I must have missed this thread before but I read through the entire thing, it was good to have something to pass the time here at work (job II). It's making me reconsider what I'm doing in the work force as I currently lack any form of real passion for what I do (more hardware/troubleshooting/making dumb people feel undumb). Maybe I just need to nut up and join the Police Force, I mull this thought over every three or four months... Rambling, the bastard love child of a second job, forgive me.

Well done. Any place that has meetings taking place in a brewery is golden.

Netting a microsoft job isn't an easy accomplishment from what I hear. Grats, man.

Wow, sounds nice Kranar. Congrats, you earned it.

Very nicely done :thumbup:

You sir, have gone quite a long way from Gorilla and Nibbles.

Stanley Burrell.

My goodness.

I guess there is a golden few companies that have that kind of oppotunities Kranar and you made it happen for yourself.

It truly does sound like the kind of environment that lends itself to aiding the creative minds working there.

Congratulations, to you and Microsoft because they are lucky to have you.

Well, it's official. I got my letter of acceptance to work for Google this summer as a Software Engineer Intern. Knowing that Google gets 1.2 million applications per year and only accepts 2000, I feel kind of special. Now my only worry is being able to get a work-visa for the summer, but I'm hopeful that won't be a problem.

I decided to apply to Google as a spur of the moment kind of thing about 2 months ago when a friend of mine threw out the idea. I rarely ever used a Google product (I'm more of a Yahoo guy), but I heard many good things about Google's work environment, mostly that all Engineers are allowed to spend 20-30% of their work week on personal projects. So, I figured what the hey, I got nothing to lose by trying. About a month later, after I pretty much forgot about the ordeal, I get an e-mail asking me to schedule a 4 hour phone interview (3 interviews each lasting an hour to an hour and a half).

The interviews were very indepth, much more than Microsoft's interviews (and I thought those were pretty intense). I was asked to write several algorithms on the spot that covered areas such as data compression, pattern matching, and search/optimization, as well as general level questions involving how to handle database systems that measure in the terabytes.

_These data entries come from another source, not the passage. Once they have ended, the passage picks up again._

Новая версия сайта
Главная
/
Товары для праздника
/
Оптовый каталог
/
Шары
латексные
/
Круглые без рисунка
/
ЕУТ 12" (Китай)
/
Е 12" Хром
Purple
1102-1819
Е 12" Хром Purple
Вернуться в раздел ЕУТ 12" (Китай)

A lot of the questions threw me off as they seemed really random, and there was often a feeling of akwardness as I scrambled to write down a solution on my pad of paper. All the while I would be thinking outloud to myself spouting jibberish until I had a coherent enough solution to explain. At the end of the interviews I felt pretty exhausted and just relieved it was all over with.

Well, alas, after a week I get a phone call from a recruiter telling me not only was Google interested in giving me a summer internship offer, but that two of the people I interviewed with actually got into a mini-scuffle over who I would be working with. Yesterday, the official contract came in for me to sign and Fed-Ex back to Google effectively sealing the deal.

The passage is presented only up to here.